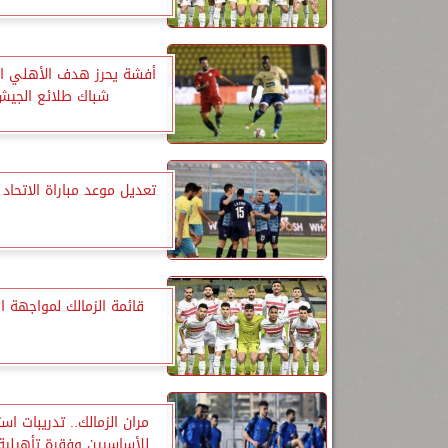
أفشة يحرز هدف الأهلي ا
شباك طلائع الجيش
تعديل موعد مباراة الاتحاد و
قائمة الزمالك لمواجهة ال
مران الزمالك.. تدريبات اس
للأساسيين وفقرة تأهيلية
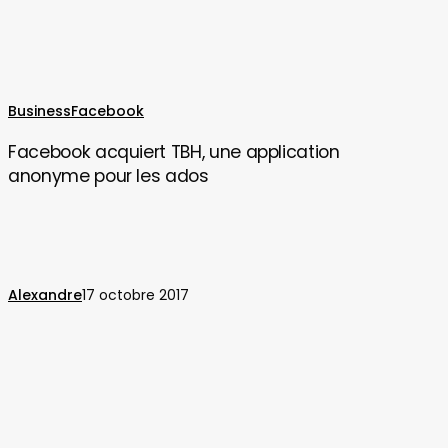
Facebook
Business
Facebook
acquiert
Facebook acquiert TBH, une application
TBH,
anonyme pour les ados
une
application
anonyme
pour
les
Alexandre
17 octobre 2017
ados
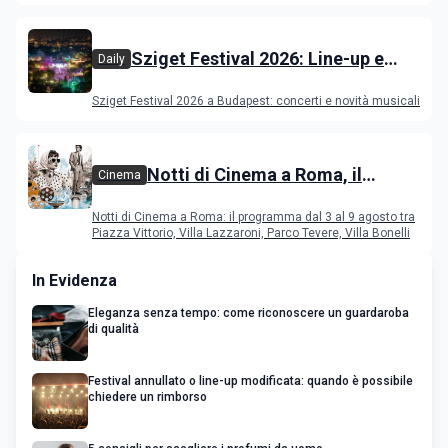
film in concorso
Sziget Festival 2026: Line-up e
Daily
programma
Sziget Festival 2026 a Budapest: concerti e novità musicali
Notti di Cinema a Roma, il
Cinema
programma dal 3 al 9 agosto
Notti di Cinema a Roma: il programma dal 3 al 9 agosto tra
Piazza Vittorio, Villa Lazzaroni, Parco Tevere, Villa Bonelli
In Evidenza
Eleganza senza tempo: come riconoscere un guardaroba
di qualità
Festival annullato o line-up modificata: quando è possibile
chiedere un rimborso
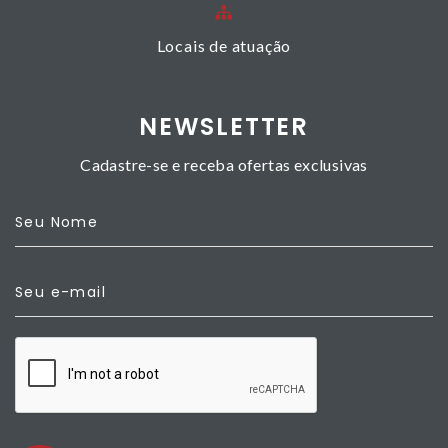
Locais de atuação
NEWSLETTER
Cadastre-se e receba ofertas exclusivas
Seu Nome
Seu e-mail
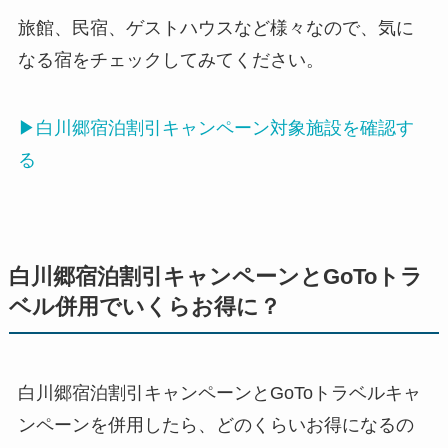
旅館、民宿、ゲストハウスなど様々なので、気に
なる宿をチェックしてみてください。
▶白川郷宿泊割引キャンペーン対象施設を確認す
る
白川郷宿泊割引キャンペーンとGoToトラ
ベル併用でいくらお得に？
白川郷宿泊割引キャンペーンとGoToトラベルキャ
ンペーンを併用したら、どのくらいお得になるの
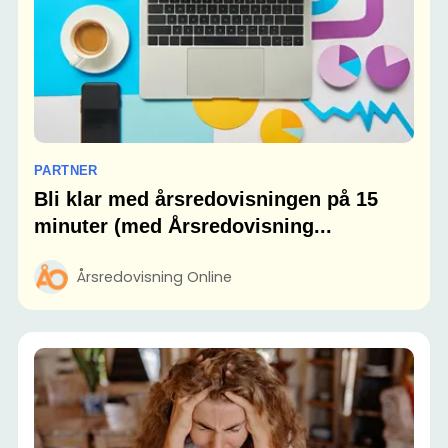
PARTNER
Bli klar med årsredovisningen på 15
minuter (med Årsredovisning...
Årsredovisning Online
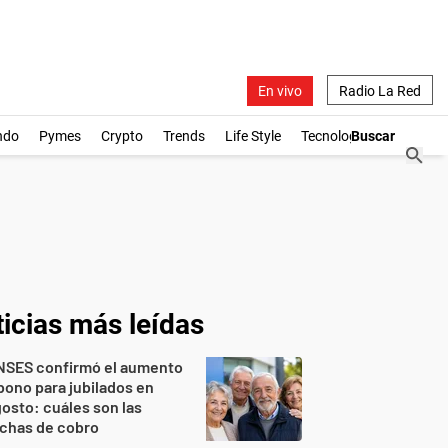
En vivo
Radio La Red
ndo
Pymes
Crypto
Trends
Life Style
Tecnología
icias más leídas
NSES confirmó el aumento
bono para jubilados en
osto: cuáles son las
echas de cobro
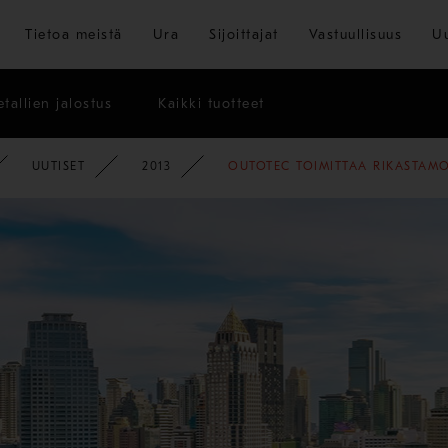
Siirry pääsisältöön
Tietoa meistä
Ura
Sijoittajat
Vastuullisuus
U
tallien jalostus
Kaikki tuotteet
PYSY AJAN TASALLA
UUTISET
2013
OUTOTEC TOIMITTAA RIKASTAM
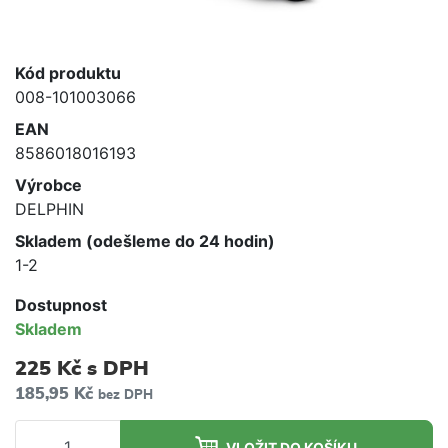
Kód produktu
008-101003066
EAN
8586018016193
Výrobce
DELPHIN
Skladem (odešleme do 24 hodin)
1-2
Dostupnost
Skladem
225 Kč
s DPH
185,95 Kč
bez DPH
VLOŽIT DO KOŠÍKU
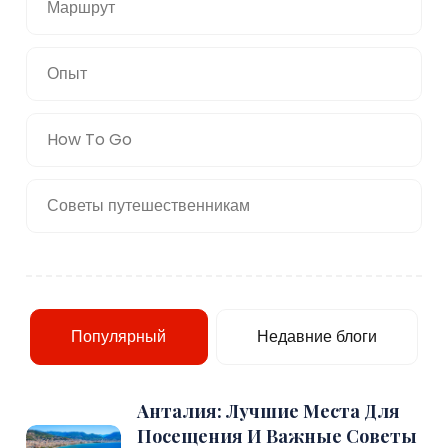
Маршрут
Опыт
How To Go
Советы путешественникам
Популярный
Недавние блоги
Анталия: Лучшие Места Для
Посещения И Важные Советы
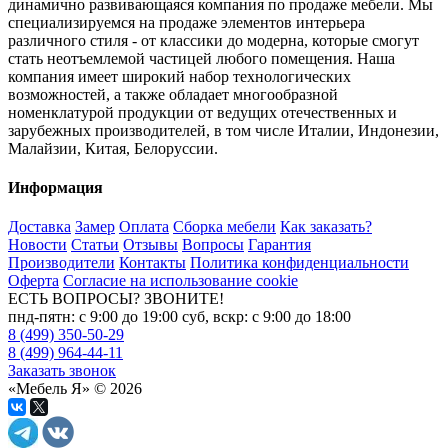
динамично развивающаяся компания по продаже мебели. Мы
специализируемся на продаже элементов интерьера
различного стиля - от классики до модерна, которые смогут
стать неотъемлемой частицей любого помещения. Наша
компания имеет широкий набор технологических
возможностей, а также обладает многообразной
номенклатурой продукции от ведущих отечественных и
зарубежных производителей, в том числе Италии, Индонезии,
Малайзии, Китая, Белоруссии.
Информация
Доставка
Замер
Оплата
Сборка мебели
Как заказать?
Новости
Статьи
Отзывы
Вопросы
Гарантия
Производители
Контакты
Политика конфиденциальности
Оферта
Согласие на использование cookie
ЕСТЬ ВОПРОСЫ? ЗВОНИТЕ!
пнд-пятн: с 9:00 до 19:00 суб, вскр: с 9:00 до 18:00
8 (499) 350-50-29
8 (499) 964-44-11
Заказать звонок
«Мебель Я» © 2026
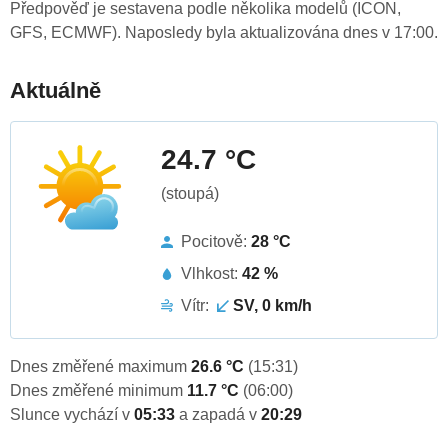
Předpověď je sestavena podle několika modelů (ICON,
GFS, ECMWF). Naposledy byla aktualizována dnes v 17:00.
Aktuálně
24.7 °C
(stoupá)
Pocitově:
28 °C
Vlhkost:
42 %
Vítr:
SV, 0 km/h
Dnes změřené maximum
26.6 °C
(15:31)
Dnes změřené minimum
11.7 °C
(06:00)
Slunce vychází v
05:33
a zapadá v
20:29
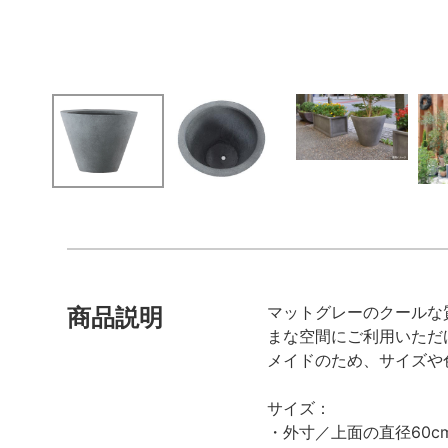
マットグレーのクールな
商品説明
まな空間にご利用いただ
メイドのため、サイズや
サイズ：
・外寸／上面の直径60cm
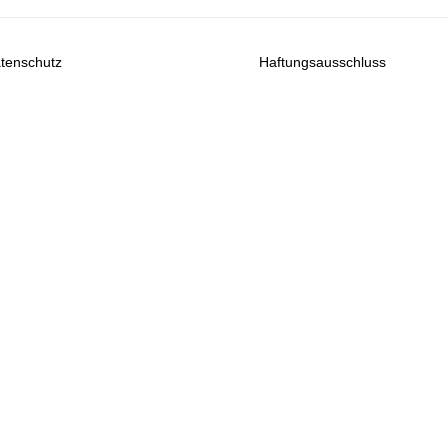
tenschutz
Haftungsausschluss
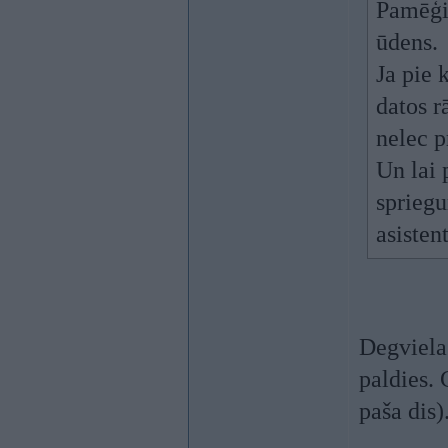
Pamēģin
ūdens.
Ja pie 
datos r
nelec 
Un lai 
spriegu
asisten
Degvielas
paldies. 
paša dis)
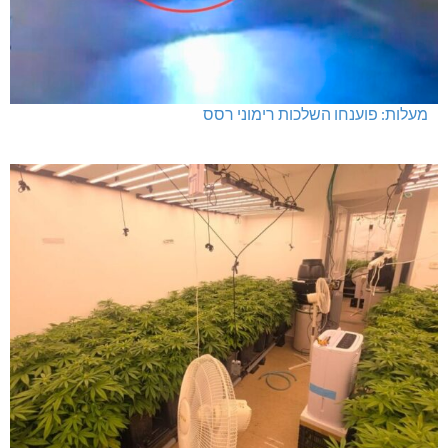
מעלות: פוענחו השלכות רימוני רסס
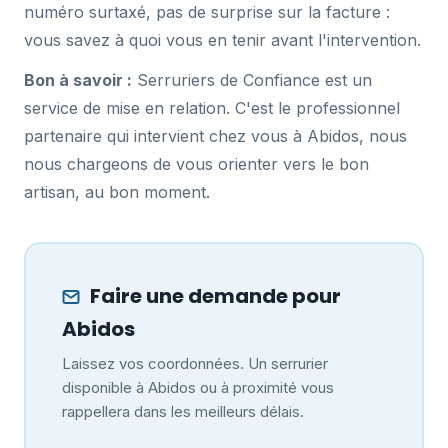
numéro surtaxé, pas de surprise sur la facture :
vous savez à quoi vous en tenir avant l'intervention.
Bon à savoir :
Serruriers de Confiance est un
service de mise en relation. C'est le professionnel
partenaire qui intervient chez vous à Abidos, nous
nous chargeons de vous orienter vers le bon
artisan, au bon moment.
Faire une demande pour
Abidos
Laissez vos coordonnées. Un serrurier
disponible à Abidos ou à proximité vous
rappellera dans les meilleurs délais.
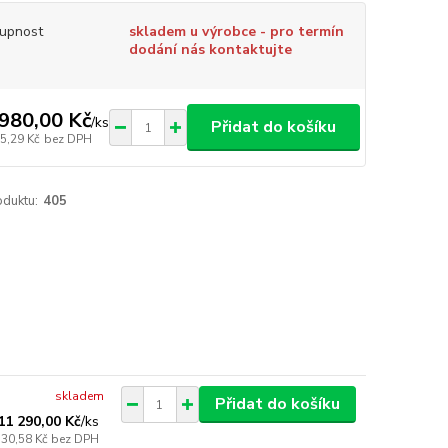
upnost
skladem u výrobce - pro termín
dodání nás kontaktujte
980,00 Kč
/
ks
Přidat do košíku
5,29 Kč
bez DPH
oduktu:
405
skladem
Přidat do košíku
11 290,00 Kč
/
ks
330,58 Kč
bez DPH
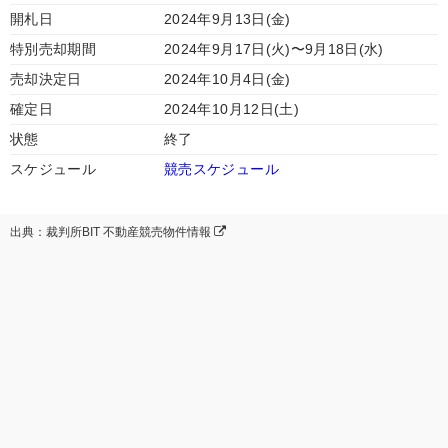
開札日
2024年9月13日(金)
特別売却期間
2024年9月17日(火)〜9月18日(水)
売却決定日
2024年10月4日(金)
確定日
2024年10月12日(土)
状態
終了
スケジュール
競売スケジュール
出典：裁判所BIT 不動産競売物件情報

************

Every line in the records above that contains the word "acquiert" should be copied out.

acquiert
Facebook acquiert TBH, une application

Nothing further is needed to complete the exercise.